* **ABOUT THIS EXERCISE**: Transcribe the stretch of entries below from the line with "Διακόπτες Πλ.Πιάτων" through the line with "21.03.63.49", exactly and with both ends included; leave out all other lines.

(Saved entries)
^^^^
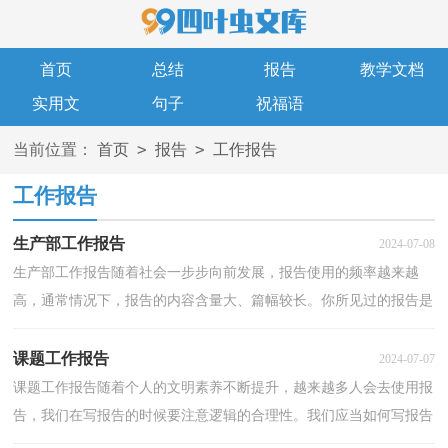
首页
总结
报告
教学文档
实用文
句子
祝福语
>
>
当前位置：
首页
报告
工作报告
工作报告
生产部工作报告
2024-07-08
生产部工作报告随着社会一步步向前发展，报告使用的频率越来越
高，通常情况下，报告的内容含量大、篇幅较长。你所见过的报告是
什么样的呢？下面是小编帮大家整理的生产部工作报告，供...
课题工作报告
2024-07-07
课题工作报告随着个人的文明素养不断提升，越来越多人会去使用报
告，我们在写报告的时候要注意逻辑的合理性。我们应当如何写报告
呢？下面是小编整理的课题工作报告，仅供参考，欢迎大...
^^^^
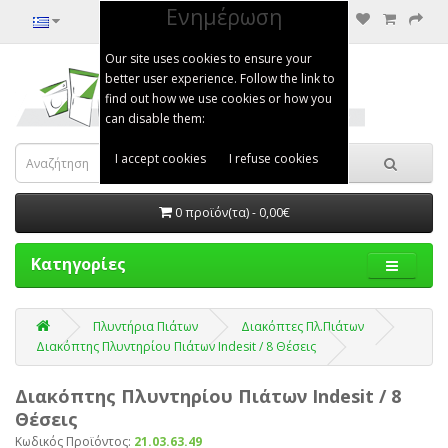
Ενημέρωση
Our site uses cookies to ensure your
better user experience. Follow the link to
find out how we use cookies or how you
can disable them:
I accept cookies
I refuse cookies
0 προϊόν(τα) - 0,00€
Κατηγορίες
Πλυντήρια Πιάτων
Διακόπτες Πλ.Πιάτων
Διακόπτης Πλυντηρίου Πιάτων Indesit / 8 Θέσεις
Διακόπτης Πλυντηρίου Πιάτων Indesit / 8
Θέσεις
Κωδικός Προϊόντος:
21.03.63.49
^^^^
* **EXERCISE OUTPUT**:
Διακόπτες Πλ.Πιάτων
Διακόπτης Πλυντηρίου Πιάτων Indesit / 8 Θέσεις
Διακόπτης Πλυντηρίου Πιάτων Indesit / 8
Θέσεις
Κωδικός Προϊόντος:
21.03.63.49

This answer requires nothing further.